The hardest thing for politicos to admit is political figures are really two people occupying the same space: the person you see and the person they are. Understandably, people interpret that to mean fake and in some cases it does. Usually, it’s more like when your parents take you out to a sit-down dinner. The whole time, you’re reminded that your behavior is how the entire world sees your family. It’s a lot of pressure.
I don’t want this to sound cynical, but politics is theater. Politicians have a job to do and they have to play the part: unattached and unemotional. Everyone watches their moves, analyzing everything from whether they hold their spouse’s hand or ignore a crying child to whether they said thank you to each and every person along the way. It’s just part of the deal. When you work for a politician, you have to work for The Enterprise, not the man or woman. I know politicos who are friends with their respective boss, but that came after the lights went down or life moved on.
Good or bad, I am forever linked to Mark Sanford, who went from GOP rising star to cautionary tale to comeback kid. I joined his congressional staff in November 1996, went through a gubernatorial campaign in 2002 and served all eight years when he was governor. For reasons that remain a mystery to most people, I also spent seven months in his congressional office in 2015. So, most of my professional life.
The day his second gubernatorial term ended in January 2011, we sat in the empty room that had been my office, reminisced and laughed. Just before he would turn the office over to Nikki Haley, we stood up and he said, “I love you, man” and hugged me. By nature, I’m not a hugger or an emotional guy, but I felt obliged. Most people never thought he’d make it to that day after the infamous “hiking the Appalachian Trail” adventure that destroyed his ambitious future. That episode is when Mark Sanford, the Man, replaced Mark Sanford, the Enterprise, in my life.

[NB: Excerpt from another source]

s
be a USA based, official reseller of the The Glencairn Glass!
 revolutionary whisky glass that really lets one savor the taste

My role in The Enterprise was clear. I was Spock to his Kirk. Whenever Mark Sanford, the Man, came aboard, I had to be ready with the Vulcan Nerve Pinch to take him down to save The Enterprise. That creates a strange dynamic for both of us because I start viewing The Man as a threat and, from time to time, he needed to be human. Unfortunately, as a political Vulcan, I’m not really equipped to deal with humanity as well as I’d like. But how did we get there?
The Origin Story
My moment of clarity came on July 24, 1997 when I had to write floor remarks for Sanford on an amendment to eliminate the sugar program. My legislative director managed my expectations saying Sanford didn’t read prepared remarks, so I shouldn’t take it personally if his speech wasn’t at all like my talking points. I knew the information, the perfect hit points, and drafted what I thought was the most important speech of my early career. Here is where I tell you that he would get exactly one minute to deliver remarks on the floor. I gave Sanford the talking points, expecting to go over them and get feedback. He thanked me, shut the door to his office and proceeded to practice his speech. Only when he delivered the remarks an hour later did I get a sense of whether he liked my work. He delivered the speech, hitting the three major points and my stats. I knocked it out of the park!

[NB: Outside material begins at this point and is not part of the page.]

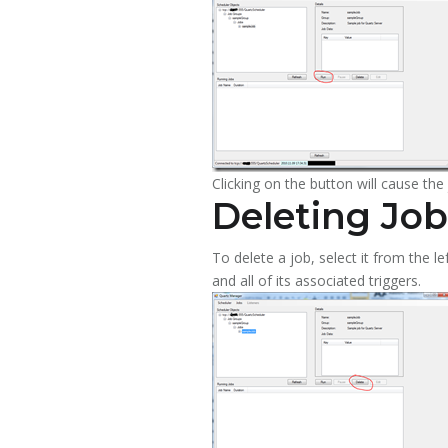
Clicking on the button will cause th
Deleting Job
To delete a job, select it from the l
and all of its associated triggers.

Later that day as we walked to a committee hearing, I said, “You did a good job with the sugar speech.” I couldn’t take it anymore, I needed some kind of direct feedback. He stopped and turned to me and said, “Why?”
This pretty much caught me off guard because I was expecting a simple “Thank you” or even, “No, YOU did a great job, Scott!” Instead, I got a lesson:
“Well, you made the point that the program cost taxpayers…”

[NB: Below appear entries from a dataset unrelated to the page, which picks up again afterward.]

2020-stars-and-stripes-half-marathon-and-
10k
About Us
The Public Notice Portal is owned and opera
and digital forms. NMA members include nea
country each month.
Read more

“Did you notice I was leaning on the podium?” he asked.
“Well no, but you also brought up the Fanjul brothers and…”
He stopped me again, “Did you notice I had a pen in my hand and was pointing at people?”
“Look,” he started, “You’re a smart guy. You know this program and the points I should make. But when I’m leaning on the podium and pointing a pen at people, they stop listening to what I’m saying and start wondering what’s wrong with me. I need you to deliver good product and then tell me how I can do better. No one buys your arguments if they don’t buy you. Got that?”
“Then don’t kiss my ass,” he said, “Tell me what I screwed up and how to fix it. You’ve got to hit me over the head. I can pay some college kid nothing to tell me I’m good, but we’re in the business of making arguments. Any questions?”
I stood there for what seemed like 10 minutes thinking to myself, “Jesus, I just wanted an ‘Atta boy.'” I shook my head and he pushed the button to the elevator and when the door opened, he smiled at the three people on the elevator and said, “Heyhowyou?” like he always does (yes, it is one word when he says it) and we were off.
That exchange is the clearest managerial direction Sanford ever gave me. For me, I suddenly saw two Mark Sanfords, one who was driven to fight the national debt, wasteful spending, and for limited, constitutional government and the other, a socially awkward guy who cared more about The Enterprise than himself. So, in a hallway in the Longworth Building in 1997, I was enlisted to protect The Enterprise, even from Mark Sanford, himself. Sadly, that story didn’t end so well. But we’ll get to that another day.